Proposal + seeking champion: Composable promise concurrency management

Repo: GitHub - isiahmeadows/proposal-promise-schedule: A proposal to add composable promise concurrency management

Promise concurrency management is awkward, obtuse, and plainly difficult at times. It gets non-trivial extremely fast, and is severely fraught with pitfalls and edge cases. And that's even before you attempt any optimizations. (For brevity's sake, I'm not including examples here - follow the link and you'll understand why.)

This proposal took several iterations, including significant intermittent experimentation for years on code in the wild before I finally narrowed it down to something like the above. But at this point, I can't really think of an API that fits right in idiomatically with the way we use promises in practice any better. I actually like this API - it feels fun and rewarding to use, something I can't say about a lot of things programming-wise.

1 Like

This ... is the feature I need, and didn't even know I needed.

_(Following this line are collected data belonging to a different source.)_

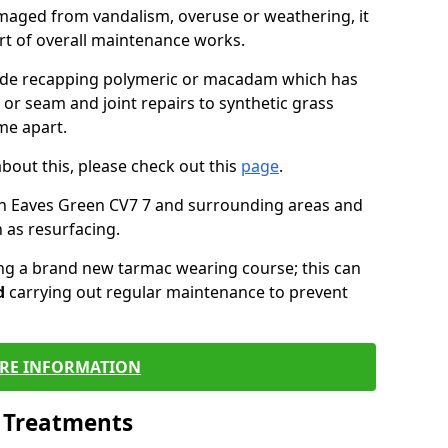
maged from vandalism, overuse or weathering, it
art of overall maintenance works.
lude recapping polymeric or macadam which has
 or seam and joint repairs to synthetic grass
me apart.
about this, please check out this
page
.
in Eaves Green CV7 7 and surrounding areas and
 as resurfacing.
ling a brand new tarmac wearing course; this can
d
carrying out regular maintenance to prevent
RE INFORMATION
l Treatments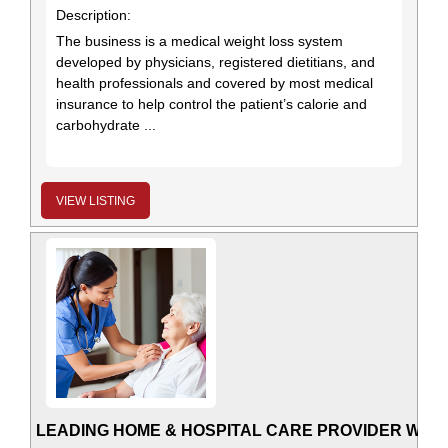
Description:
The business is a medical weight loss system
developed by physicians, registered dietitians, and
health professionals and covered by most medical
insurance to help control the patient’s calorie and
carbohydrate ...
VIEW LISTING
LEADING HOME & HOSPITAL CARE PROVIDER WITH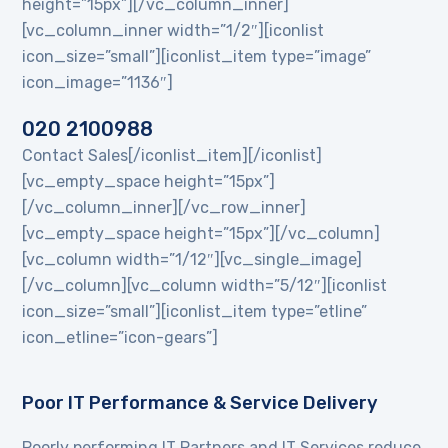
height=”15px”][/vc_column_inner]
[vc_column_inner width=”1/2″][iconlist
icon_size=”small”][iconlist_item type=”image”
icon_image=”1136″]
020 2100988
Contact Sales[/iconlist_item][/iconlist]
[vc_empty_space height=”15px”]
[/vc_column_inner][/vc_row_inner]
[vc_empty_space height=”15px”][/vc_column]
[vc_column width=”1/12″][vc_single_image]
[/vc_column][vc_column width=”5/12″][iconlist
icon_size=”small”][iconlist_item type=”etline”
icon_etline=”icon-gears”]
Poor IT Performance & Service Delivery
Poorly performing IT Partners and IT Services reduce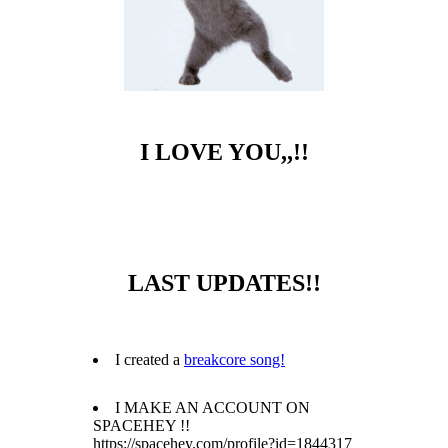
I LOVE YOU,,!!
LAST UPDATES!!
I created a
breakcore song!
I MAKE AN ACCOUNT ON
SPACEHEY !!
https://spacehey.com/profile?id=1844317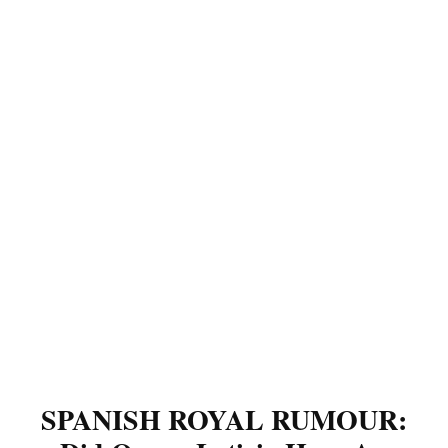
SPANISH ROYAL RUMOUR: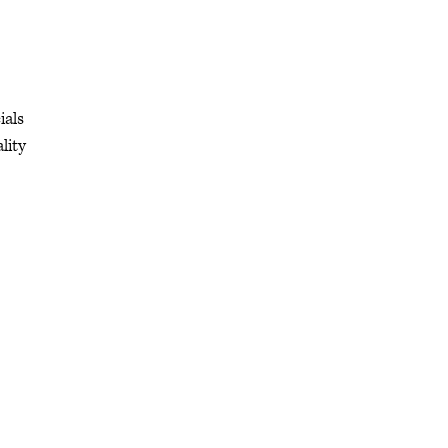
ials
lity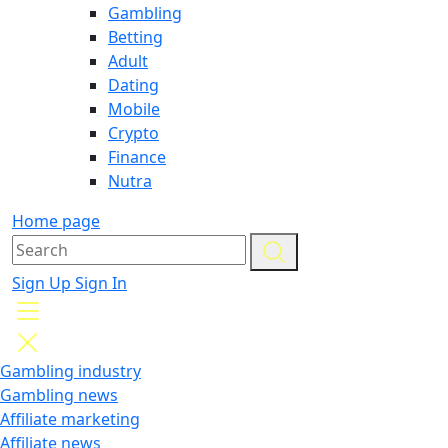
Gambling
Betting
Adult
Dating
Mobile
Crypto
Finance
Nutra
Home page
Sign Up
Sign In
Gambling industry
Gambling news
Affiliate marketing
Affiliate news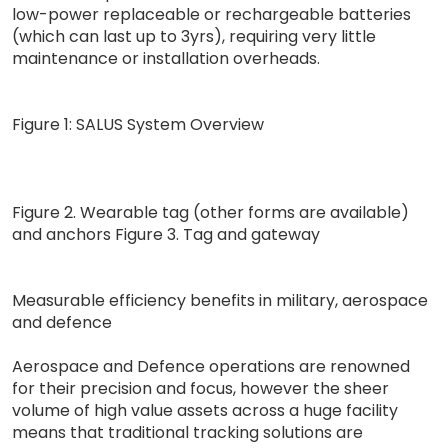
low-power replaceable or rechargeable batteries
(which can last up to 3yrs), requiring very little
maintenance or installation overheads.
Figure 1: SALUS System Overview
Figure 2. Wearable tag (other forms are available)
and anchors Figure 3. Tag and gateway
Measurable efficiency benefits in military, aerospace
and defence
Aerospace and Defence operations are renowned
for their precision and focus, however the sheer
volume of high value assets across a huge facility
means that traditional tracking solutions are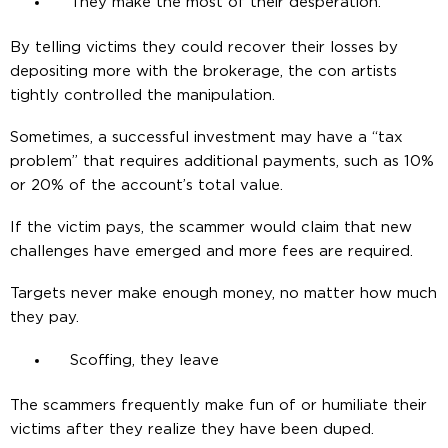
They make the most of their desperation.
By telling victims they could recover their losses by
depositing more with the brokerage, the con artists
tightly controlled the manipulation.
Sometimes, a successful investment may have a “tax
problem” that requires additional payments, such as 10%
or 20% of the account’s total value.
If the victim pays, the scammer would claim that new
challenges have emerged and more fees are required.
Targets never make enough money, no matter how much
they pay.
Scoffing, they leave
The scammers frequently make fun of or humiliate their
victims after they realize they have been duped.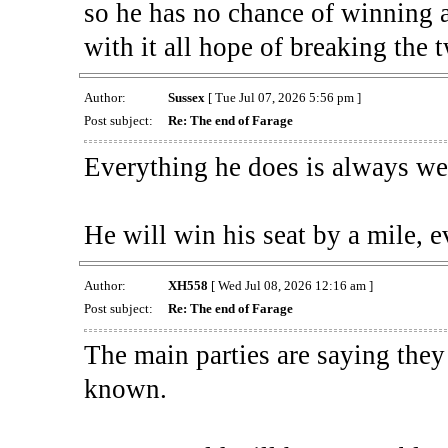
so he has no chance of winning a
with it all hope of breaking the 
Author:
Sussex
[ Tue Jul 07, 2026 5:56 pm ]
Post subject:
Re: The end of Farage
Everything he does is always wel
He will win his seat by a mile, e
Author:
XH558
[ Wed Jul 08, 2026 12:16 am ]
Post subject:
Re: The end of Farage
The main parties are saying they
known.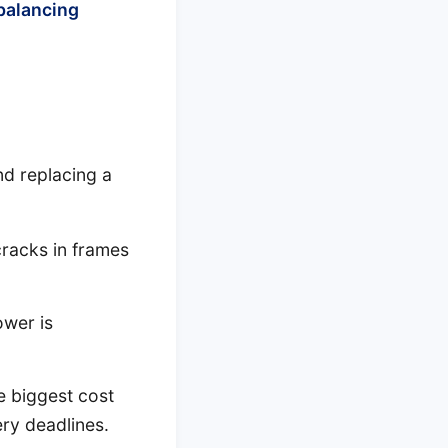
balancing
nd replacing a
cracks in frames
ower is
 biggest cost
ery deadlines.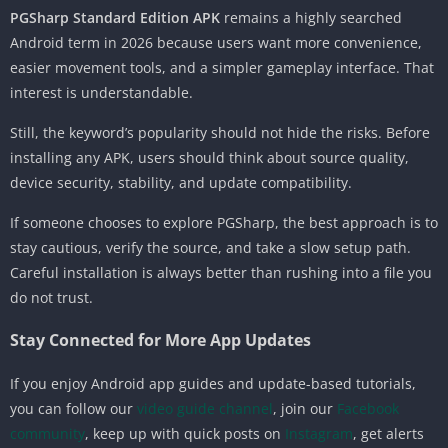
PGSharp Standard Edition APK
remains a highly searched
Android term in 2026 because users want more convenience,
easier movement tools, and a simpler gameplay interface. That
interest is understandable.
Still, the keyword’s popularity should not hide the risks. Before
installing any APK, users should think about source quality,
device security, stability, and update compatibility.
If someone chooses to explore PGSharp, the best approach is to
stay cautious, verify the source, and take a slow setup path.
Careful installation is always better than rushing into a file you
do not trust.
Stay Connected for More App Updates
If you enjoy Android app guides and update-based tutorials,
you can follow our
video guide channel
, join our
Facebook
community
, keep up with quick posts on
Instagram
, get alerts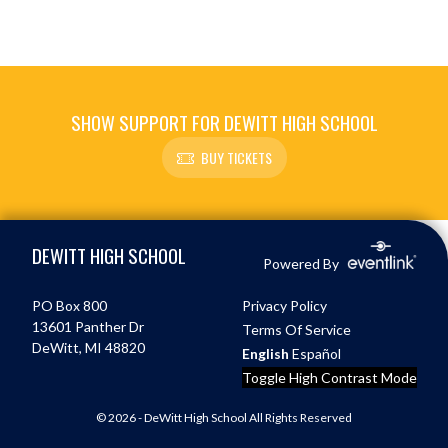
SHOW SUPPORT FOR DEWITT HIGH SCHOOL
BUY TICKETS
Skip Footer
DEWITT HIGH SCHOOL
Powered By
PO Box 800
Privacy Policy
13601 Panther Dr
Terms Of Service
DeWitt, MI 48820
English
Español
Toggle High Contrast Mode
© 2026 - DeWitt High School All Rights Reserved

There have certainly been times where I've wanted to cap the number of active promises, to prevent sending out a gazillion REST requests or database queries at the same time. Sometimes this occurs in production code, and the amount of ugly (and potentially buggy) code I would have to put in to implement this properly is scary. Sometimes this occurs in a database-upgrade script where I'm not really inclined to do anything too complicated or depend on anything external, so I just throw together a very non-performant solution.

This also provides a very easy solution for the whole sync-errors while setting up promises issues, as discussed at length here (it might not be what the O.P. wanted in that thread, but it'll certainly make me happy).

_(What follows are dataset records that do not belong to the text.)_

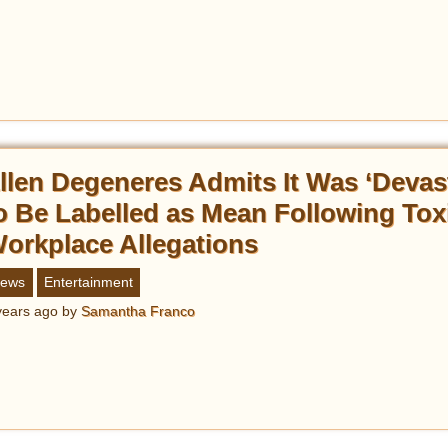
llen Degeneres Admits It Was ‘Devas
o Be Labelled as Mean Following Tox
orkplace Allegations
ews
Entertainment
years ago
by
Samantha Franco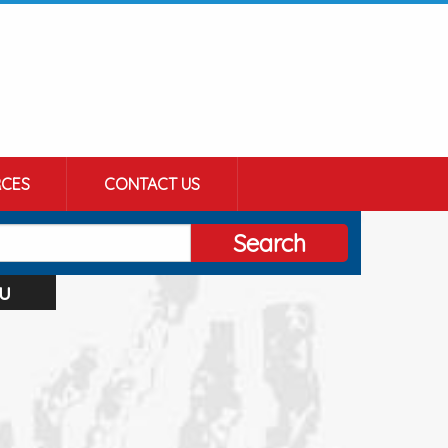
CES
CONTACT US
Search
u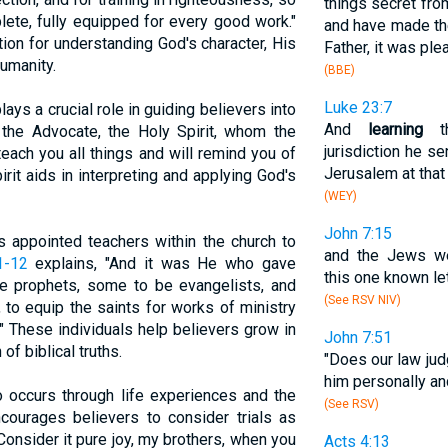
things secret fr
ete, fully equipped for every good work."
and have made them
ion for understanding God's character, His
Father, it was ple
umanity.
(BBE)
Luke 23:7
plays a crucial role in guiding believers into
And
learning
th
 the Advocate, the Holy Spirit, whom the
jurisdiction he s
teach you all things and will remind you of
Jerusalem at that
irit aids in interpreting and applying God's
(WEY)
John 7:15
s appointed teachers within the church to
and the Jews we
1-12
explains, "And it was He who gave
this one known let
 prophets, some to be evangelists, and
(See RSV NIV)
to equip the saints for works of ministry
." These individuals help believers grow in
John 7:51
of biblical truths.
"Does our law jud
him personally a
o occurs through life experiences and the
(See RSV)
ourages believers to consider trials as
"Consider it pure joy, my brothers, when you
Acts 4:13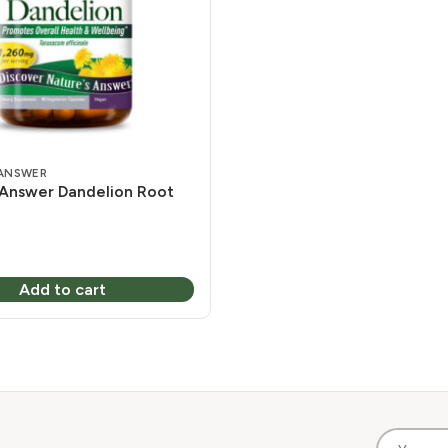
 ANSWER
 Answer Dandelion Root
Add to cart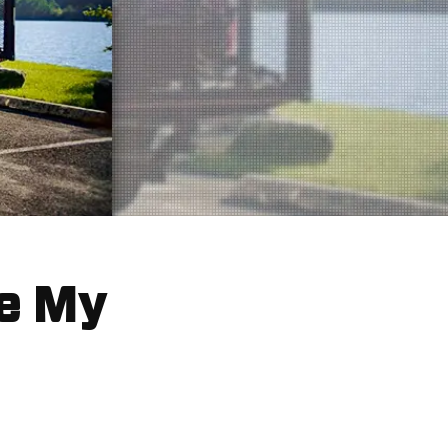
ke My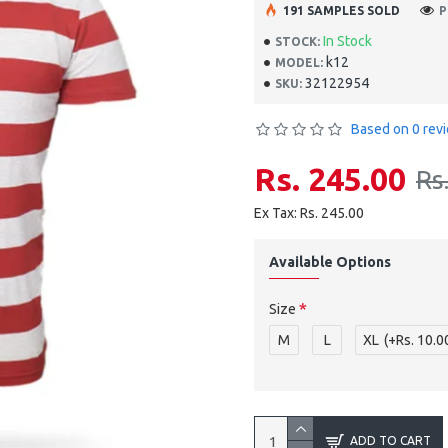
191 SAMPLES SOLD
P
In Stock
STOCK:
k12
MODEL:
32122954
SKU:
Based on 0 rev
Rs. 245.00
Rs
Ex Tax: Rs. 245.00
Available Options
Size
M
L
XL
(+Rs. 10.0
ADD TO CART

It's a very creative API too - I love how simple it feels, yet it has so much power.

I'm not 100% sure but isn't Promise.map from bluebirdjs have similar goal?
http://bluebirdjs.com/docs/api/promise.map.html

@MaxGraey I have a link to that in my proposal.

A function that took an iterable of promise-returning functions, combined with a concurrency option, seems like it'd be simpler to me than the schedule callback you've described.

May bad, didn't see this

I get that, but when you need to schedule tasks within tasks, that falls apart. That can happen very easily with sufficiently large amounts of I/O-heavy processing work where not everything is a nice single collection I can just append to, and that's where the reentrancy part of my proposal comes into play. (I've already run into that at work, too.) There's also the issue of if you need to asynchronously push tasks to the queue, you can't just use a plain iterable to do it. And my follow-on of allowing task prioritization and weighting would be much more awkward to add if you used an iterable of tasks - while this doesn't have broad use, it does have some utility in that it's useful for coordinating certain sets of heterogenous tasks.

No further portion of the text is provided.